[Extracted page text data]
--*--
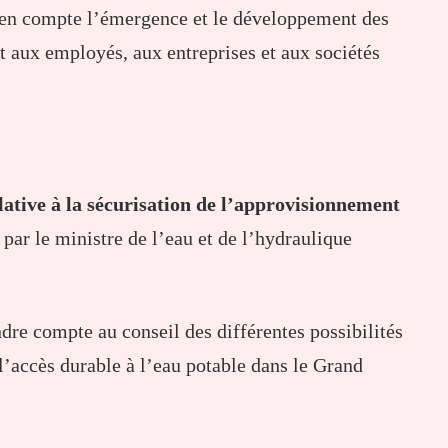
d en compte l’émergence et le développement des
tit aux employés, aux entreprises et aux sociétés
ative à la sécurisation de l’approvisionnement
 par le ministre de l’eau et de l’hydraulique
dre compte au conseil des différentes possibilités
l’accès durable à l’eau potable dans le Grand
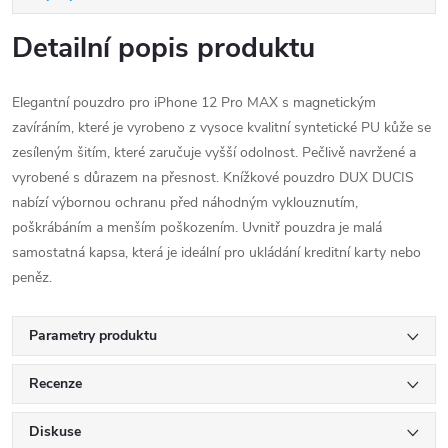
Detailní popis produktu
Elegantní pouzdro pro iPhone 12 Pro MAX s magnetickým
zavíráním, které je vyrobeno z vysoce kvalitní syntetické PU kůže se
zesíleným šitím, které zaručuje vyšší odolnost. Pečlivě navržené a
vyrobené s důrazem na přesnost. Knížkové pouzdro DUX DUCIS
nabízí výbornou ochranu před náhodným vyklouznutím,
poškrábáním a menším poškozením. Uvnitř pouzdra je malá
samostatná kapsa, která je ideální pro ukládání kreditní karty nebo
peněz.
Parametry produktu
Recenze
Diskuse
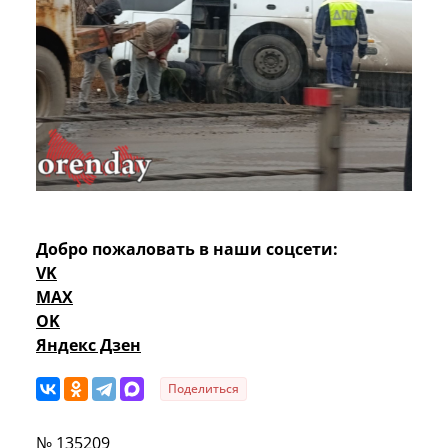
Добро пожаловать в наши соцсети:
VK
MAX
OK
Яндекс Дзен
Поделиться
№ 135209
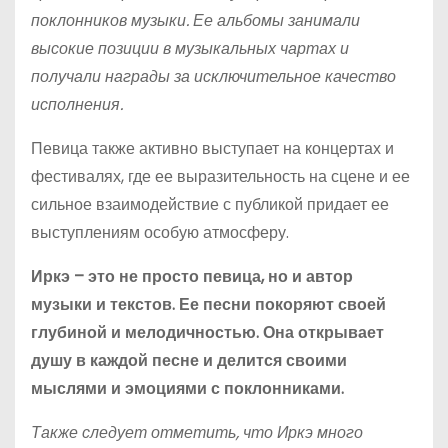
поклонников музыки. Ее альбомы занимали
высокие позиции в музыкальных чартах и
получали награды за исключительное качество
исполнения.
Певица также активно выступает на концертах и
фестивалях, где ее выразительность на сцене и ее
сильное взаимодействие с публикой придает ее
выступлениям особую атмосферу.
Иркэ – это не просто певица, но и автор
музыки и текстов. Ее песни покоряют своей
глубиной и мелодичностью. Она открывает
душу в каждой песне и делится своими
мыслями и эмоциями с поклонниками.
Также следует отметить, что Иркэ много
--*--
PROBLEM DETAILS:
Starting at the line that contains "zesíleným šitím, které", write out every line through the final line of the entries, word for word; skip any pictures.

EXERCISE RESPONSE:
zesíleným šitím, které zaručuje vyšší odolnost. Pečlivě navržené a
vyrobené s důrazem na přesnost. Knížkové pouzdro DUX DUCIS
nabízí výbornou ochranu před náhodným vyklouznutím,
poškrábáním a menším poškozením. Uvnitř pouzdra je malá
samostatná kapsa, která je ideální pro ukládání kreditní karty nebo
peněz.
Parametry produktu
Recenze
Diskuse
Добро пожаловать в наши соцсети:
VK
MAX
OK
Яндекс Дзен
Поделиться
№ 135209
поклонников музыки. Ее альбомы занимали
высокие позиции в музыкальных чартах и
получали награды за исключительное качество
исполнения.
Певица также активно выступает на концертах и
фестивалях, где ее выразительность на сцене и ее
сильное взаимодействие с публикой придает ее
выступлениям особую атмосферу.
Иркэ – это не просто певица, но и автор
музыки и текстов. Ее песни покоряют своей
глубиной и мелодичностью. Она открывает
душу в каждой песне и делится своими
мыслями и эмоциями с поклонниками.
Также следует отметить, что Иркэ много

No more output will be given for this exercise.